When is Reasonable Accommodation Not Required?
Although an employer’s duties under FEHA include extending reasonable accommodations to an employee if reasonable accommodations will enable the employee to perform his or her essential job duties, there is no similar provision in the CFRA requiring an employer to provide reasonable accommodation to an employee returning from CFRA leave.
By When Must Employers Respond to a Leave Request?
Employers must respond to leave request within five business days. The employer has a duty to respond to a leave request as soon as practicable, but in no event later than 5 business days after receiving the employee’s request. The employer must attempt to respond to the request before the leave is due to begin, although approval is deemed to be retroactive to the date of the first day of leave. The response may be a request for further information.

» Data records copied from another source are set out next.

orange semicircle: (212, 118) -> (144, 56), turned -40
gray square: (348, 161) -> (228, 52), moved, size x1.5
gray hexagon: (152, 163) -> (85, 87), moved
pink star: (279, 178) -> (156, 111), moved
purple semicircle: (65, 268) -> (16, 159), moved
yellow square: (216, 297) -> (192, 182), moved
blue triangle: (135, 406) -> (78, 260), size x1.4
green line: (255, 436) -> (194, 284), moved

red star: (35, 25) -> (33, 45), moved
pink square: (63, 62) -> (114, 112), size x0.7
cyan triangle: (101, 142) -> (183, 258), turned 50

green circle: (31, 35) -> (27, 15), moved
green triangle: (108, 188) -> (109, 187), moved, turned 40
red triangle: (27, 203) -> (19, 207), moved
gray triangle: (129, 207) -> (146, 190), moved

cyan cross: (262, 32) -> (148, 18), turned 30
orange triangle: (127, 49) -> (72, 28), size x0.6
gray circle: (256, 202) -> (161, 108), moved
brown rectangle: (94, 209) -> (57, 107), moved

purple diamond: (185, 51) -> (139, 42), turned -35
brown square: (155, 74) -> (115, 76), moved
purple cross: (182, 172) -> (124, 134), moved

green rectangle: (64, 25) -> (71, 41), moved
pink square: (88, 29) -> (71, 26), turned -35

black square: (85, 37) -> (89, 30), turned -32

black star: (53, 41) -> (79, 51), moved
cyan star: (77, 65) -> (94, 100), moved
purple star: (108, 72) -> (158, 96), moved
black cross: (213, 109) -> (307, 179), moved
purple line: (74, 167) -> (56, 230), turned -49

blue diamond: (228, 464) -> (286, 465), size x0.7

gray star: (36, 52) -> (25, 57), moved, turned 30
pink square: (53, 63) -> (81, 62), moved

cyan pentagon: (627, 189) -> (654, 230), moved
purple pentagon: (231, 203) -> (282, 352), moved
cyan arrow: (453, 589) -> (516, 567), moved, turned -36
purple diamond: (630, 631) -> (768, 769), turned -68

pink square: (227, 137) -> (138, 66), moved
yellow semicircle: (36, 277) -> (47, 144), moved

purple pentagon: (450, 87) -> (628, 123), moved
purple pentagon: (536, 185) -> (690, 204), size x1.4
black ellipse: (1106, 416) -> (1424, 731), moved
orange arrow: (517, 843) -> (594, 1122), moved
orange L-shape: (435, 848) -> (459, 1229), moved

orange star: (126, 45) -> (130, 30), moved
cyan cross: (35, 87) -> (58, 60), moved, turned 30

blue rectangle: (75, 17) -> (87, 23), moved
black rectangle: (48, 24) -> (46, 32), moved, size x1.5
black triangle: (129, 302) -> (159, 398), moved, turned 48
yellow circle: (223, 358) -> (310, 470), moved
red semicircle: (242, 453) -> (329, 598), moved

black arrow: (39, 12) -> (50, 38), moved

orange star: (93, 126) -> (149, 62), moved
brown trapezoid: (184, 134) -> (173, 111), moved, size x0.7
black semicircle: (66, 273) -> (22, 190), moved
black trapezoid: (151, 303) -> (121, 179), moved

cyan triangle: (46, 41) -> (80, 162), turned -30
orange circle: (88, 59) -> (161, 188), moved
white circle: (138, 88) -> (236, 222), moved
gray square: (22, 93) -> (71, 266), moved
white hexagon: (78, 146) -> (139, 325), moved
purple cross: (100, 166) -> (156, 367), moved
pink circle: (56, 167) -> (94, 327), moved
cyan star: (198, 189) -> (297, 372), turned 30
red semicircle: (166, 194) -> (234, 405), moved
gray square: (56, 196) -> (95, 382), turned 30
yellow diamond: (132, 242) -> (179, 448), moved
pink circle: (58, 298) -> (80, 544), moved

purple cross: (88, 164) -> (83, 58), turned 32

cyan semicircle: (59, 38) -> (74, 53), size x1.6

What Is a “Serious Health Condition” entitling the Employee to Leave?
A “serious health condition” for CFRA purposes is an illness, injury, impairment, or physical or mental condition of the employee or a child, parent, or spouse of the employee that involves: (1) inpatient care (i.e., an overnight stay) in a hospital, hospice, or residential health care facility or (2) continuing treatment or continuing supervision by a health care provider. Unless otherwise excluded, any illness or injury that incapacitates the employee for more than three consecutive calendar days and satisfies the other CFRA provisions qualifies as continuing treatment. Leave for the employee’s own serious health condition means that the leave is for a “condition that makes the employee unable to perform the functions of the position of that employee.”